Imran, Adiala Jail superintendent agree upon visitation SOPs
PTI founder Imran Khan has appointed three focal persons for meetings with him in Adiala Jail after standard operating procedures (SOPs) were agreed to with the prison superintendent regarding visitation, it emerged on Saturday.
The document regarding the SOPs for the “smooth conduct of meetings of convicted prisoner Imran Khan Niazi with his lawyers, family members, friends/colleagues”, dated March 28, was issued in compliance with various Islamabad High Court orders this month.
As per the SOPs, PTI leaders Barrister Gohar Ali Khan and Sher Afzal Marwat, and Barrister Umair Ahmad Khan Niazi have been designated the focal persons for meetings with Imran at Rawalpindi’s Adiala Jail.

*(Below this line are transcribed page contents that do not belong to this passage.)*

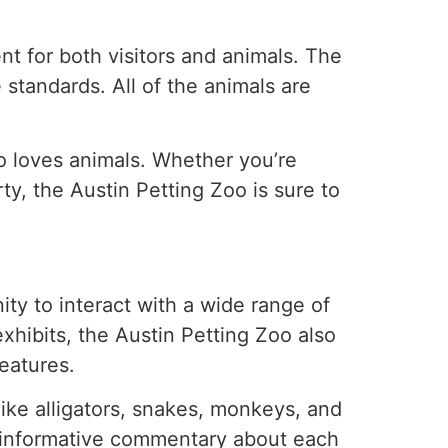
t for both visitors and animals. The
 standards. All of the animals are
o loves animals. Whether you’re
rty, the Austin Petting Zoo is sure to
ity to interact with a wide range of
exhibits, the Austin Petting Zoo also
eatures.
like alligators, snakes, monkeys, and
 informative commentary about each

The document said Imran would be permitted to meet his family and lawyers in two separate sessions on Tuesday and his “lawyers/friends” in one session on Thursday with the time for the meetings ranging from 30-45 minutes with a maximum of six people allowed in each session.

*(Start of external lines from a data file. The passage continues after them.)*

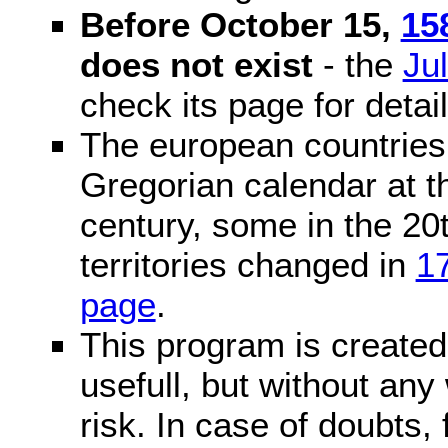
Before October 15,
15
does not exist
- the
Ju
check its page for detail
The european countries 
Gregorian calendar at t
century, some in the 20t
territories changed in
1
page
.
This program is created 
usefull, but without any
risk. In case of doubts, 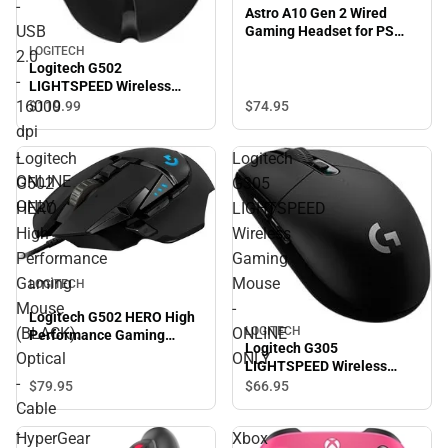
-
Astro A10 Gen 2 Wired
USB
Gaming Headset for PS
(White)
LOGITECH
2.0
Logitech G502
-
LIGHTSPEED Wireless
Gaming Mouse. Optical -
16000
$74.
95
$119.
99
Wireless - Radio Frequency
dpi
- USB 2.0 - 16000 dpi -
-
Logitech
Logitech
ONLINE ONLY
ONLINE
G502
G305
ONLY
HERO
LIGHTSPEED
High
Wireless
Performance
Gaming
Gaming
Mouse
LOGITECH
Mouse
-
Logitech G502 HERO High
LOGITECH
(BLACK).
ONLINE
Performance Gaming
Logitech G305
Mouse (BLACK). Optical -
Optical
ONLY
LIGHTSPEED Wireless
Cable - USB - 16000 dpi -
-
Gaming Mouse - ONLINE
$79.
95
$66.
95
11 Button(s) - ONLINE
ONLY
ONLY
Cable
-
HyperGear
Xbox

It added that those intending to visit Imran must approach the jail authorities through the designated focal persons who will share the visitor list — two people by each focal person — a day before the meeting while keeping in mind the six-person cap.

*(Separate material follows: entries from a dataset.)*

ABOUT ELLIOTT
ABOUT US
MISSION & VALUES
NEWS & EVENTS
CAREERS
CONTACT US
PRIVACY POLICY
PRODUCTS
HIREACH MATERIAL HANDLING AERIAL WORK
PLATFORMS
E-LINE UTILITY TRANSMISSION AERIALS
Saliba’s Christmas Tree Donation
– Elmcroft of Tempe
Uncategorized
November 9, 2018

It said Imran was in the “best position” to decide who he wanted to meet or not. The document concluded by saying that those possessing IHC orders would be accommodated in the sessions with their order of priority decided by the PTI founder or the focal persons.
The development comes after the Punjab Government imposed a two-week ban on visitors at Adiala Jail on March 12 citing reports from security agencies about a “terror threat”.
The move was decried by PTI leaders, who deemed it a deliberate plan to stop them from meeting party founder and former prime minister Imran Khan, who is currently incarcerated at the facility.
A petition filed by Marwat was taken up by Justice Arbab Mohammad Tahir on March 13. He issued a notice to the jail superintendent and asked him to appear before the bench the next day. In his plea, the PTI lawmaker had asked the court to set aside the notification.
Marwat had argued that the Punjab government imposed the ban on meetings between inmates and their relatives and friends for two weeks owing to alleged security threats. As a result, prisoners could neither meet visitors nor consult their legal teams, he said, urging the court to strike down the ban.